Source data
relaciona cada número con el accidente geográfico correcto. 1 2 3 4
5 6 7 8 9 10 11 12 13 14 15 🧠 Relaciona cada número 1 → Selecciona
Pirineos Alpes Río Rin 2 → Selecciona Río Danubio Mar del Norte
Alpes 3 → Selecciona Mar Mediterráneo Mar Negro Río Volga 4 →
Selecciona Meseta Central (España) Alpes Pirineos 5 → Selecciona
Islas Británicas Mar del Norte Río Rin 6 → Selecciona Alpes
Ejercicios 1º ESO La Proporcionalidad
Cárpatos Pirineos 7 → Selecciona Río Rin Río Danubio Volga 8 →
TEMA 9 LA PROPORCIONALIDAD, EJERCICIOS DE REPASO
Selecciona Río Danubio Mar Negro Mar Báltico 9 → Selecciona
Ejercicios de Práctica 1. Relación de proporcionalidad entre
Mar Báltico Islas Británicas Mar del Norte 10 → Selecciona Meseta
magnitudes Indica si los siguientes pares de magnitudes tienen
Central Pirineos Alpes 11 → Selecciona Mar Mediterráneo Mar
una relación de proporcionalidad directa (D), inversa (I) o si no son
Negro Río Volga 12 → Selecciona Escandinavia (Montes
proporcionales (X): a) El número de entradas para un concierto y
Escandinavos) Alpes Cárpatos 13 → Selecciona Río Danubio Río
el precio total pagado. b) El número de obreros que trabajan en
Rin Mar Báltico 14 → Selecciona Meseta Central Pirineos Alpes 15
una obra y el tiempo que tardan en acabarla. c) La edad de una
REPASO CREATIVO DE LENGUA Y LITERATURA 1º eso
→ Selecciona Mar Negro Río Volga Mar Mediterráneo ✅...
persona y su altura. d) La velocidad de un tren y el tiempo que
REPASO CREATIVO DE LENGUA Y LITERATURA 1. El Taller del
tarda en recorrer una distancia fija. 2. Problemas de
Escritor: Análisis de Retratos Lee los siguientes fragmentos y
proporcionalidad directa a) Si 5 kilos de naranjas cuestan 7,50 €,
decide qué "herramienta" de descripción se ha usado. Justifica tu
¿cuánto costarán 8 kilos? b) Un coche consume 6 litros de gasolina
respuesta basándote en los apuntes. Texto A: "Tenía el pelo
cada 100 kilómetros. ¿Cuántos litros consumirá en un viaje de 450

**Problem:** Print every record above exactly as written.

**Written response:**
relaciona cada número con el accidente geográfico correcto. 1 2 3 4
5 6 7 8 9 10 11 12 13 14 15 🧠 Relaciona cada número 1 → Selecciona
Pirineos Alpes Río Rin 2 → Selecciona Río Danubio Mar del Norte
Alpes 3 → Selecciona Mar Mediterráneo Mar Negro Río Volga 4 →
Selecciona Meseta Central (España) Alpes Pirineos 5 → Selecciona
Islas Británicas Mar del Norte Río Rin 6 → Selecciona Alpes
Ejercicios 1º ESO La Proporcionalidad
Cárpatos Pirineos 7 → Selecciona Río Rin Río Danubio Volga 8 →
TEMA 9 LA PROPORCIONALIDAD, EJERCICIOS DE REPASO
Selecciona Río Danubio Mar Negro Mar Báltico 9 → Selecciona
Ejercicios de Práctica 1. Relación de proporcionalidad entre
Mar Báltico Islas Británicas Mar del Norte 10 → Selecciona Meseta
magnitudes Indica si los siguientes pares de magnitudes tienen
Central Pirineos Alpes 11 → Selecciona Mar Mediterráneo Mar
una relación de proporcionalidad directa (D), inversa (I) o si no son
Negro Río Volga 12 → Selecciona Escandinavia (Montes
proporcionales (X): a) El número de entradas para un concierto y
Escandinavos) Alpes Cárpatos 13 → Selecciona Río Danubio Río
el precio total pagado. b) El número de obreros que trabajan en
Rin Mar Báltico 14 → Selecciona Meseta Central Pirineos Alpes 15
una obra y el tiempo que tardan en acabarla. c) La edad de una
REPASO CREATIVO DE LENGUA Y LITERATURA 1º eso
→ Selecciona Mar Negro Río Volga Mar Mediterráneo ✅...
persona y su altura. d) La velocidad de un tren y el tiempo que
REPASO CREATIVO DE LENGUA Y LITERATURA 1. El Taller del
tarda en recorrer una distancia fija. 2. Problemas de
Escritor: Análisis de Retratos Lee los siguientes fragmentos y
proporcionalidad directa a) Si 5 kilos de naranjas cuestan 7,50 €,
decide qué "herramienta" de descripción se ha usado. Justifica tu
¿cuánto costarán 8 kilos? b) Un coche consume 6 litros de gasolina
respuesta basándote en los apuntes. Texto A: "Tenía el pelo
cada 100 kilómetros. ¿Cuántos litros consumirá en un viaje de 450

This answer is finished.